Input Start Marker

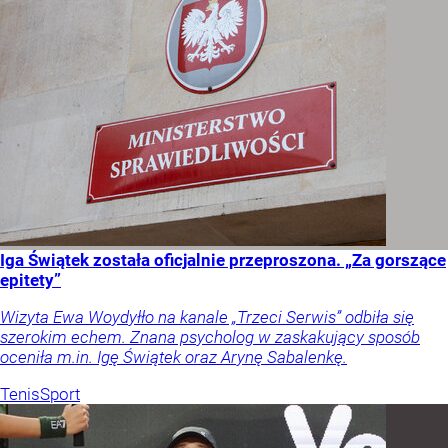
Iga Świątek została oficjalnie przeproszona. „Za gorszące
epitety”
Wizyta Ewa Woydyłło na kanale „Trzeci Serwis” odbiła się
szerokim echem. Znana psycholog w zaskakujący sposób
oceniła m.in. Igę Świątek oraz Arynę Sabalenkę.
Tenis
Sport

Input End Marker

## Your objective
Find the word "Świątek" in the data and show each line that holds it.

## Exercise response
Iga Świątek została oficjalnie przeproszona. „Za gorszące
oceniła m.in. Igę Świątek oraz Arynę Sabalenkę.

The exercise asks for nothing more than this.